Key words: fuzzy comprehensive assessment (FCA)     heavy metal     pollution changing process     distribution characteristics     Nanfei River     sediment    
1 INTRODUCTION

At present,heavy metal pollution of aquatic systems is a serious global environmental problem. In general,heavy metals are adsorbed onto particles (Förstner and Salomons,1980) ,and are then discharged into rivers with wastewater ( Hudson-Edwards et al.,1997; Rawat et al.,2003) . These sediment-associated metals settle temporarily in lakes (Chen and Lin,2001; Jong and Parry,2004) ,where they undergo complex physicochemical reactions (Teasdale et al.,2003) . However,these metals should be viewed as a “chemical time bomb” in the sediment because when the environmental conditions,such as the pH or redox potential (Stigliani et al.,1991) , change,they may be transformed to a more available form. Heavy metals have long-term toxic effects on ecosystems (Gaur et al.,2014) ,and have implications fo-r public health,such as Minamata disease and Itai- itai disease in Japan. Therefore,it is important to determine the degree of heavy metal pollution in sediment (Yi et al.,2011) .

Urban rivers that flow through residential,industrial,and agricultural areas and business centers inevitably transport large quantities of pollutants into lakes (Zan et al.,2011) . They can have severe impacts on the health of lake ecosystems because of their high pollutant inputs. Many rivers throughout the world are polluted with heavy metals (Järup,2003; Akinci et al.,2013) . Approximately 90% of urban rivers in China experience different degrees of pollution (MEPC,2013) and it was estimated that 900 tons of heavy metals were transported into freshwater bodies in China in 2007 (MEPC et al.,2010) . It is therefore clear that heavy metal pollution has become a major problem in recent years (MEPC,2011; He et al.,2013) .

Heavy metal-related research has been on-going for many years,but studies on changes in heavy metal pollution in urban river sediments are rare. This may reflect the fact that sources of heavy metals in cities that have experienced rapid industrialization and population expansion are very complicated and the pollution status is highly variable,even in adjacent river reaches.
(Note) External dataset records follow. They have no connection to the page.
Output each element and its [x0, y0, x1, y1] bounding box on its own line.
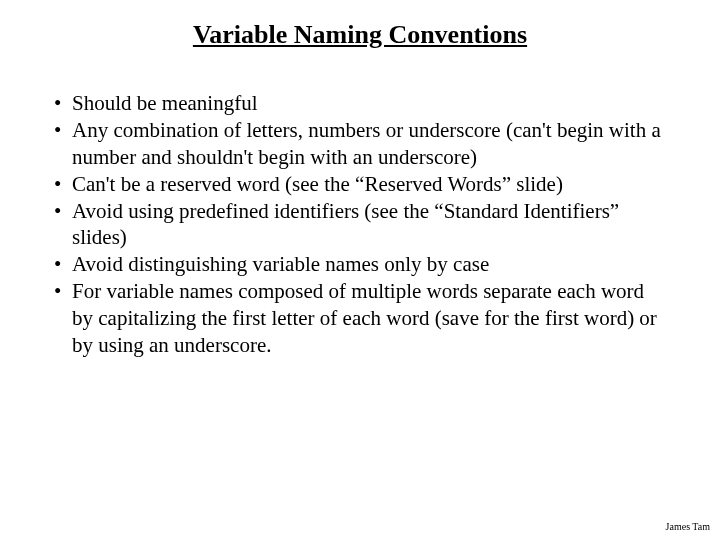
list-item: Any combination of letters, numbers or u… [50, 117, 670, 171]
bullet-list: Should be meaningful Any combination of … [50, 90, 670, 359]
list-item: For variable names composed of multiple … [50, 278, 670, 359]
list-item: Avoid using predefined identifiers (see … [50, 198, 670, 252]
list-item: Can't be a reserved word (see the “Reser… [50, 171, 670, 198]
footer-author: James Tam [666, 521, 710, 532]
list-item: Should be meaningful [50, 90, 670, 117]
slide-title: Variable Naming Conventions [0, 20, 720, 50]
list-item: Avoid distinguishing variable names only… [50, 251, 670, 278]
slide-content: Should be meaningful Any combination of … [0, 90, 720, 359]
This means that it is very diffcult to carry out an objective and accurate assessment of spatial and temporal changes in heavy metal pollution. Such assessments are data-intensive,and rely on the choice of appropriate and effective methods. Multivariate statistical analysis methods are useful,reliable tools that can be used in studies of heavy metal pollution (Kazi et al.,2009) . Fuzzy comprehensive assessment (FCA) ,derived from the fuzzy set theory (Zadeh,1965) ,is an effective method for multi-factorial assessment (Wang,2002) . Results from this assessment directly reflect the status of the object being evaluated. To date,very few studies have assessed the spatial and temporal variability of heavy metal pollution in urban river sediments by the FCA method. Therefore,we used this method in this study to carry out a thorough and objective study of changes in pollution. We believe that this method can provide us with an improved understanding of the current ecological status of the region and the potential risks from heavy metal pollution.

The Nanfei River is an important inflow to Chaohu Lake. It contributes 15% of the inflow water,but more than 40% of the external pollutant load,to the lake (MEPC and CAEP,2000) . As far as we know,there have been no previous studies of heavy metal pollution in the Nanfei River watershed. Therefore,to address this gap in knowledge,we identified the sources of contamination and assessed spatial and temporal changes in heavy metal pollution. The specific aims of this study were (1) to determine the distribution of heavy metals in sediments in the Nanfei River; (2) to identify the sources of heavy metal pollution in the Nanfei River sediments,and (3) to assess the levels of heavy metals and demonstrate changes in the pollution of sediments in the Nanfei River watershed using the FCA method.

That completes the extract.